Read through the records below and copy each line that uses the word "required".

**Provided entries**:
=== Begin Enclosure ===
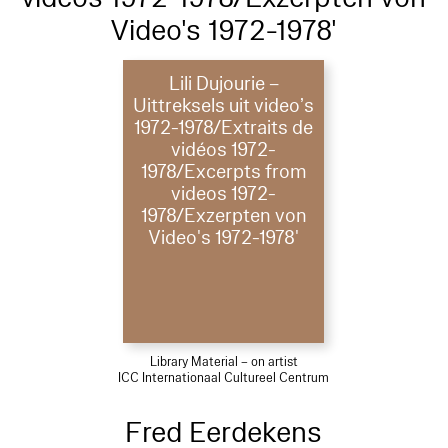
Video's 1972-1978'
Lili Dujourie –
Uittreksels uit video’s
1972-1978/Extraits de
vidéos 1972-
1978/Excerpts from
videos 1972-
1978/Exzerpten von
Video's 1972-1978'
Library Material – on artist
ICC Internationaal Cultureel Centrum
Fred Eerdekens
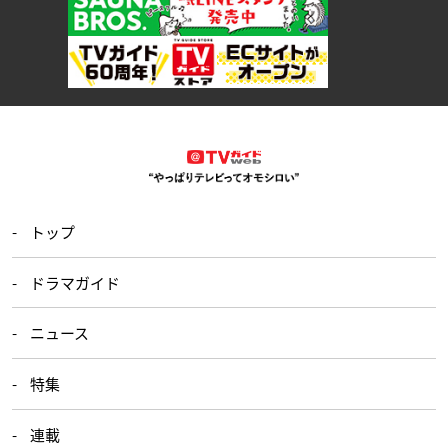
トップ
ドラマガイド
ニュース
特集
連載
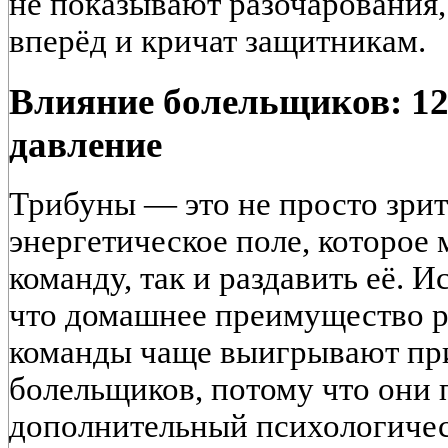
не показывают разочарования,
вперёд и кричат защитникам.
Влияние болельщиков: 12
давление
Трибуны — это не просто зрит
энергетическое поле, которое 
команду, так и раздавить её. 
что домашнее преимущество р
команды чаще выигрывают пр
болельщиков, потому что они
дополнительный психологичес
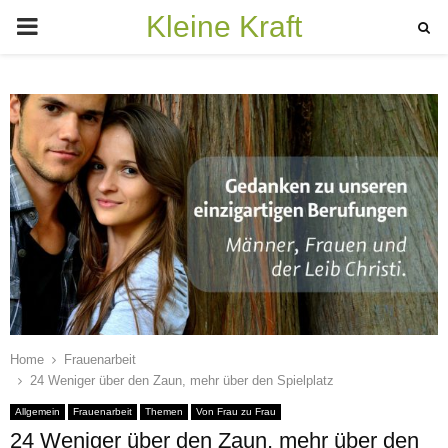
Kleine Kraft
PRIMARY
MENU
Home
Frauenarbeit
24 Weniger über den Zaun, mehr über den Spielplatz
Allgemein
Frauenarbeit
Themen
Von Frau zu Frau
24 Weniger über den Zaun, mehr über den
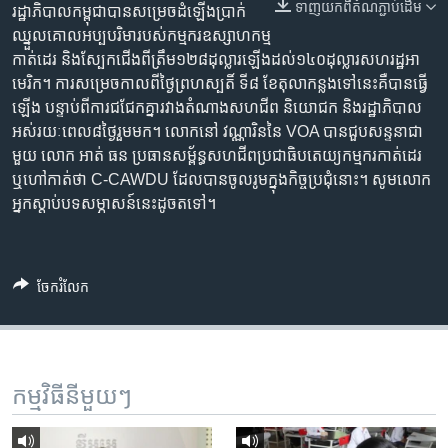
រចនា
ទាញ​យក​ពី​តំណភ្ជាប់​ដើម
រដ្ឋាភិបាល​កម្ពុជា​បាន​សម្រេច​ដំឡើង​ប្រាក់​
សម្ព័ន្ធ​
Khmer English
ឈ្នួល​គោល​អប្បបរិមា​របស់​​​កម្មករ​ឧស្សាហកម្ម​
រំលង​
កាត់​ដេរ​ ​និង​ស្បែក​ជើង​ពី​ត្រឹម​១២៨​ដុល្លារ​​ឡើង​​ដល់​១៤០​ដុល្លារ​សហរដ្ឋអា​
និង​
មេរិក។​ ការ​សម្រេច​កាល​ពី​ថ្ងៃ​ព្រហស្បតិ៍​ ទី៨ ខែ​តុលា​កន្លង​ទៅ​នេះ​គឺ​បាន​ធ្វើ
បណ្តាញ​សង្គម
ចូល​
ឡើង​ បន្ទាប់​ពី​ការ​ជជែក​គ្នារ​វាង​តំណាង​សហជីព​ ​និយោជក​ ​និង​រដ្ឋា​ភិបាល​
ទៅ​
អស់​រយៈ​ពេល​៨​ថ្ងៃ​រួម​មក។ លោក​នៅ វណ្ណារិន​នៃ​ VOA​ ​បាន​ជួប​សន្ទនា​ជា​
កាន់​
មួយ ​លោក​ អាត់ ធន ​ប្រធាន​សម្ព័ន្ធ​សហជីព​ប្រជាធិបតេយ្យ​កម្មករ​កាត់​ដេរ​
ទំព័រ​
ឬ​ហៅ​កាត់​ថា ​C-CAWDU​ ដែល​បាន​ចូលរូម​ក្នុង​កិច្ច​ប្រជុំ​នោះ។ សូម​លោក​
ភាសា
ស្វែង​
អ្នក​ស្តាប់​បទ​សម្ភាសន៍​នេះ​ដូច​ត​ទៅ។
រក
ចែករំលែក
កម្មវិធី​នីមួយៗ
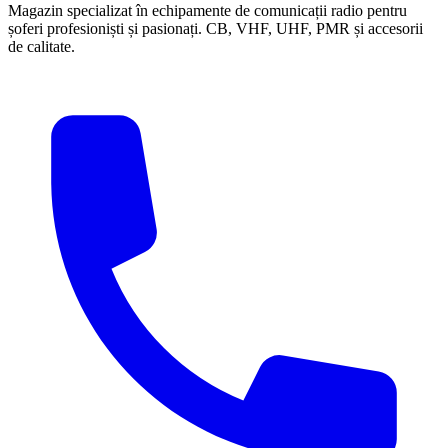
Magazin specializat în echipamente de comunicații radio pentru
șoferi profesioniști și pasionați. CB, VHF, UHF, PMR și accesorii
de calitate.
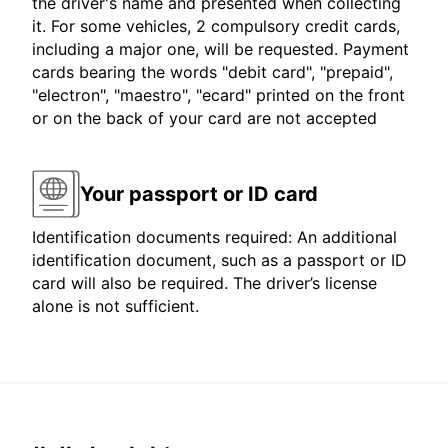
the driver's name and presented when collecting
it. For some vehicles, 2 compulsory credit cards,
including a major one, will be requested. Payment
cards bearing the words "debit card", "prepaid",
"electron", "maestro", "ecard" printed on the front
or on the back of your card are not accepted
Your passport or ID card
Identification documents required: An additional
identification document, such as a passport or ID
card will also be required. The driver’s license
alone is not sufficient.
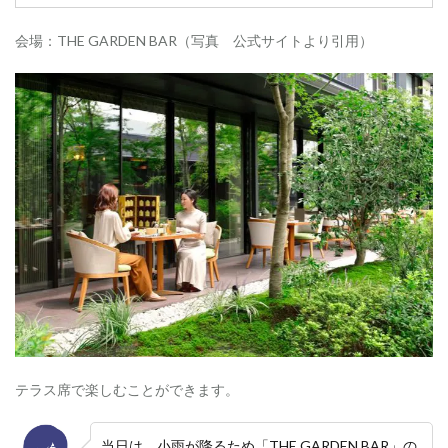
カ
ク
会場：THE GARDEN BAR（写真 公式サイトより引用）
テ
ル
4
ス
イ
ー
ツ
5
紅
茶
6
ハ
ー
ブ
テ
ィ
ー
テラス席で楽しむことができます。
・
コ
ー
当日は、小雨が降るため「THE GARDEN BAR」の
=== End Enclosure ===
**Exercise output**:
Identification documents required: An additional
card will also be required. The driver’s license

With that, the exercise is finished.